▶ **Exercise instructions**: Which lines in the records below contain the word "формулювання"? Copy each of them.

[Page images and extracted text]
================

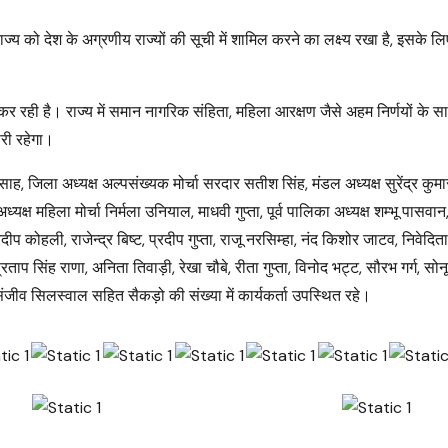
 को देश के अग्रणीय राज्यों की सूची में शामिल करने का लक्ष्य रखा है, इसके ल
 रही है। राज्य में समान नागरिक संहिता, महिला आरक्षण जैसे अहम निर्णयों के
री रहेगा।
साह, जिला अध्यक्ष अल्पसंख्यक मोर्चा सरदार सतीश सिंह, मंडल अध्यक्ष सुरेंद्र कुम
यक्ष महिला मोर्चा निर्मला उनियाल, माधवी गुप्ता, पूर्व पालिका अध्यक्ष शम्भू पासवान,
प कोहली, राजेन्द्र बिष्ट, प्रदीप गुप्ता, राजू नरसिम्हा, नंद किशोर जाटव, निवेदि
रताप सिंह राणा, अनिता तिवाड़ी, रेखा चौबे, रीता गुप्ता, विनोद भट्ट, सौरभ गर्ग, सोन
 संजीव सिलस्वाल सहित सैकड़ो की संख्या में कार्यकर्ता उपस्थित रहे।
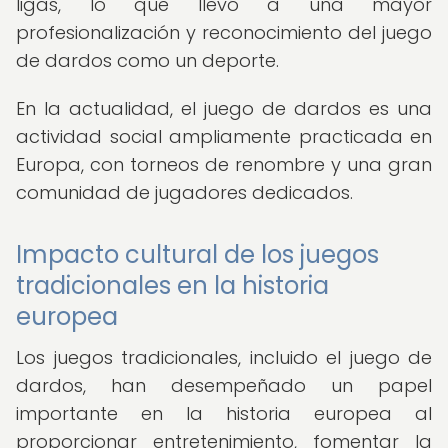
ligas, lo que llevó a una mayor
profesionalización y reconocimiento del juego
de dardos como un deporte.
En la actualidad, el juego de dardos es una
actividad social ampliamente practicada en
Europa, con torneos de renombre y una gran
comunidad de jugadores dedicados.
Impacto cultural de los juegos
tradicionales en la historia
europea
Los juegos tradicionales, incluido el juego de
dardos, han desempeñado un papel
importante en la historia europea al
proporcionar entretenimiento, fomentar la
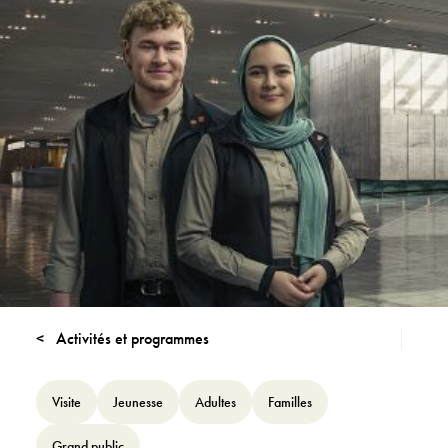
Activités et programmes
Visite
Jeunesse
Adultes
Familles
Grand public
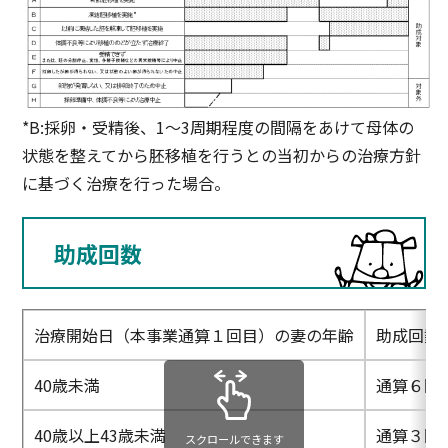
*B:採卵・受精後、1～3周期程度の間隔をあけて母体の
状態を整えてから胚移植を行うとの当初からの治療方針
に基づく治療を行った場合。
助成回数
治療開始日（本事業通算１回目）の妻の年齢
助成回数
40歳未満
通算６回
40歳以上43歳未満
通算３回
スクロールできます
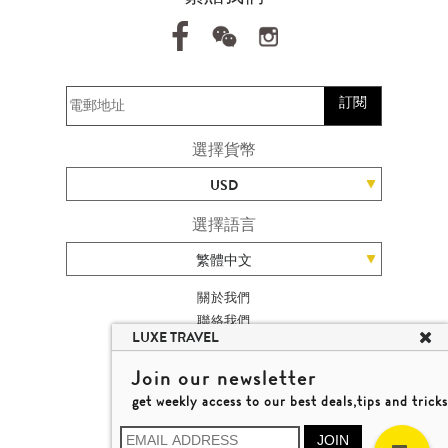
訂閱
選擇貨幣
USD
選擇語言
繁體中文
關於我們
聯絡我們
LUXE TRAVEL
加入我們
旅遊網站地圖
Join our newsletter
楊廸深品味遊
get weekly access to our best deals,tips and tricks
條款及細則
© 2026 品味遊有限公司
JOIN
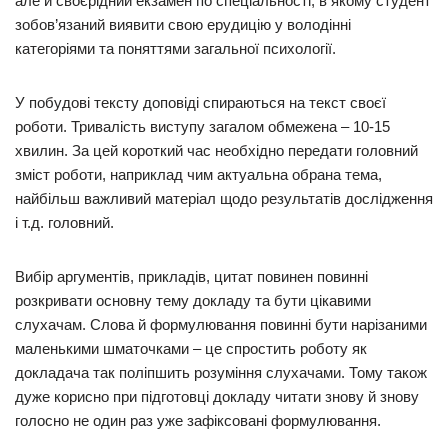
але й своєрідний екзамен по спеціальності, в якому студент
зобов’язаний виявити свою ерудицію у володінні
категоріями та поняттями загальної психології.
У побудові тексту доповіді спираються на текст своєї
роботи. Тривалість виступу загалом обмежена – 10-15
хвилин. За цей короткий час необхідно передати головний
зміст роботи, наприклад чим актуальна обрана тема,
найбільш важливий матеріал щодо результатів дослідження
і т.д. головний.
Вибір аргументів, прикладів, цитат повинен повинні
розкривати основну тему докладу та бути цікавими
слухачам. Слова й формулювання повинні бути нарізаними
маленькими шматочками – це спростить роботу як
докладача так поліпшить розуміння слухачами. Тому також
дуже корисно при підготовці докладу читати знову й знову
голосно не один раз уже зафіксовані формулювання.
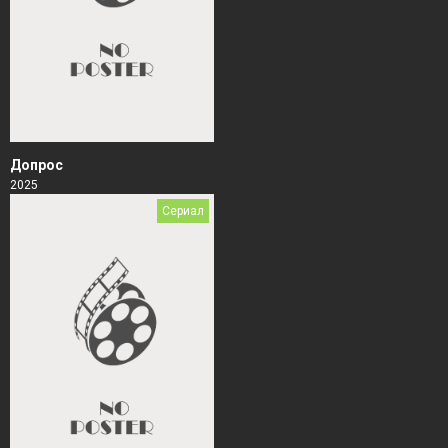
Допрос
2025
Сериал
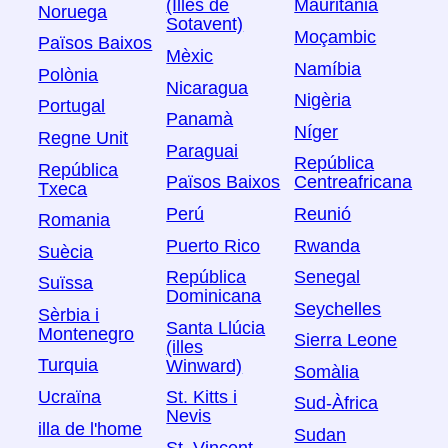
(Illes de
Mauritània
Noruega
Sotavent)
Moçambic
Països Baixos
Mèxic
Namíbia
Polònia
Nicaragua
Nigèria
Portugal
Panamà
Níger
Regne Unit
Paraguai
República
República
Països Baixos
Centreafricana
Txeca
Perú
Reunió
Romania
Puerto Rico
Rwanda
Suècia
República
Senegal
Suïssa
Dominicana
Seychelles
Sèrbia i
Santa Llúcia
Montenegro
Sierra Leone
(illes
Turquia
Winward)
Somàlia
Ucraïna
St. Kitts i
Sud-Àfrica
Nevis
illa de l'home
Sudan
St. Vincent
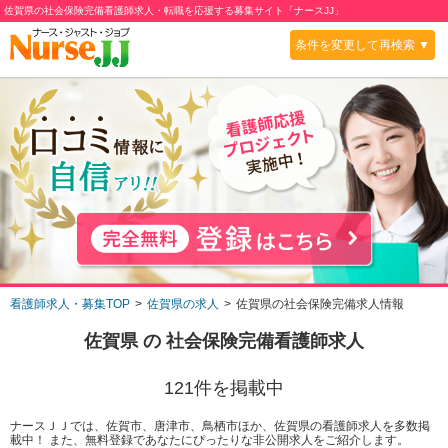
佐賀県の社会保険完備看護師求人・転職を応援する募集サイト「ナースJJ」
条件を変更して再検索 ▼
看護師求人・募集TOP
佐賀県の求人
佐賀県の社会保険完備求人情報
佐賀県
の
社会保険完備
看護師求人
121
件を掲載中
ナースＪＪでは、佐賀市、唐津市、鳥栖市ほか、佐賀県の看護師求人を多数掲
載中！ また、無料登録であなたにぴったりな非公開求人をご紹介します。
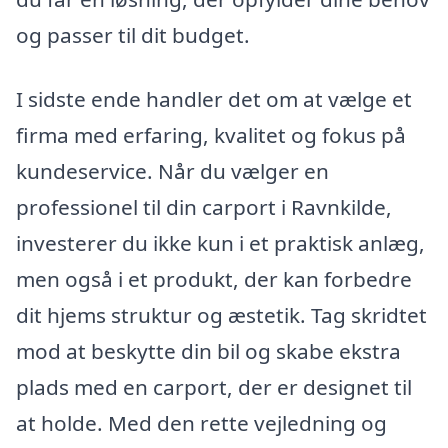
og passer til dit budget.
I sidste ende handler det om at vælge et
firma med erfaring, kvalitet og fokus på
kundeservice. Når du vælger en
professionel til din carport i Ravnkilde,
investerer du ikke kun i et praktisk anlæg,
men også i et produkt, der kan forbedre
dit hjems struktur og æstetik. Tag skridtet
mod at beskytte din bil og skabe ekstra
plads med en carport, der er designet til
at holde. Med den rette vejledning og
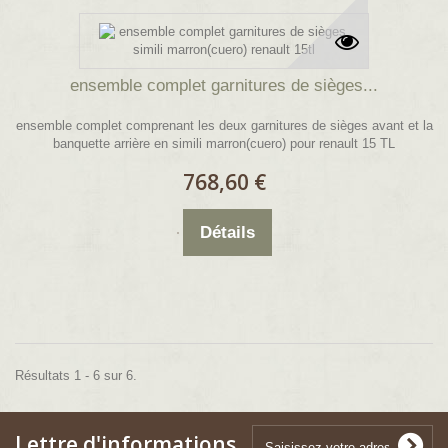
ensemble complet garnitures de sièges...
ensemble complet comprenant les deux garnitures de sièges avant et la
banquette arrière en simili marron(cuero) pour renault 15 TL
768,60 €
Détails
Résultats 1 - 6 sur 6.
Lettre d'informations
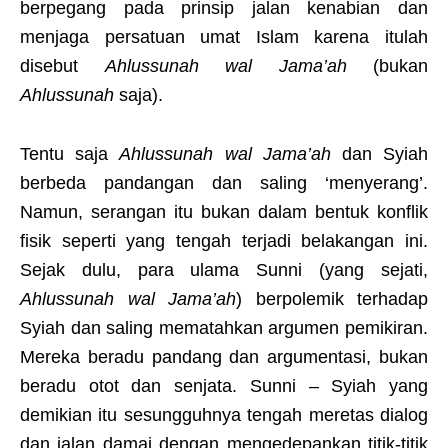
berpegang pada prinsip jalan kenabian dan
menjaga persatuan umat Islam karena itulah
disebut
Ahlussunah wal Jama’ah
(bukan
Ahlussunah
saja).
Tentu saja
Ahlussunah wal Jama’ah
dan Syiah
berbeda pandangan dan saling ‘menyerang’.
Namun, serangan itu bukan dalam bentuk konflik
fisik seperti yang tengah terjadi belakangan ini.
Sejak dulu, para ulama Sunni (yang sejati,
Ahlussunah wal Jama’ah
) berpolemik terhadap
Syiah dan saling mematahkan argumen pemikiran.
Mereka beradu pandang dan argumentasi, bukan
beradu otot dan senjata. Sunni – Syiah yang
demikian itu sesungguhnya tengah meretas dialog
dan jalan damai dengan mengedepankan titik-titik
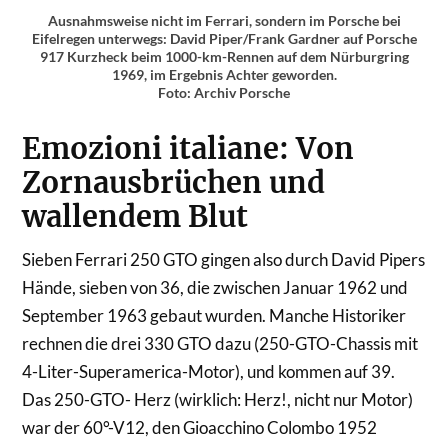
Ausnahmsweise nicht im Ferrari, sondern im Porsche bei
Eifelregen unterwegs: David Piper/Frank Gardner auf Porsche
917 Kurzheck beim 1000-km-Rennen auf dem Nürburgring
1969, im Ergebnis Achter geworden.
Foto: Archiv Porsche
Emozioni italiane: Von
Zornausbrüchen und
wallendem Blut
Sieben Ferrari 250 GTO gingen also durch David Pipers
Hände, sieben von 36, die zwischen Januar 1962 und
September 1963 gebaut wurden. Manche Historiker
rechnen die drei 330 GTO dazu (250-GTO-Chassis mit
4-Liter-Superamerica-Motor), und kommen auf 39.
Das 250-GTO- Herz (wirklich: Herz!, nicht nur Motor)
war der 60°-V12, den Gioacchino Colombo 1952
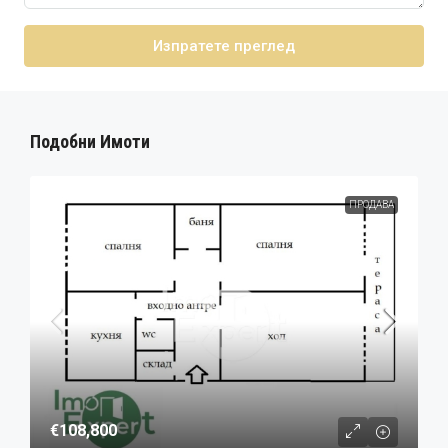
Изпратете преглед
Подобни Имоти
ПРОДАВА
€108,800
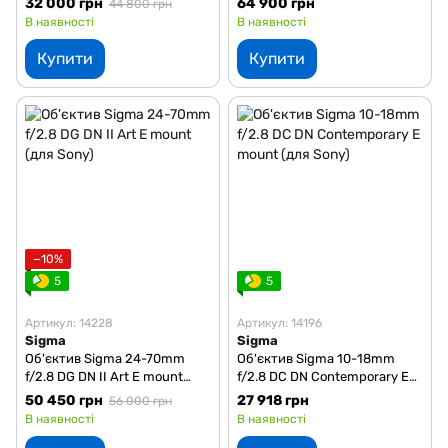
32 000 грн
64 900 грн
44 800 грн
В наявності
В наявності
Купити
Купити
−10%
5
5
Артикул: 14228
Артикул: 14196
Sigma
Sigma
Об'єктив Sigma 24-70mm
Об'єктив Sigma 10-18mm
f/2.8 DG DN II Art E mount
f/2.8 DC DN Contemporary E
(для Sony)
mount (для Sony)
50 450 грн
27 918 грн
56 000 грн
В наявності
В наявності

================

▶ **Task output**:
слухачам. Слова й формулювання повинні бути нарізаними
голосно не один раз уже зафіксовані формулювання.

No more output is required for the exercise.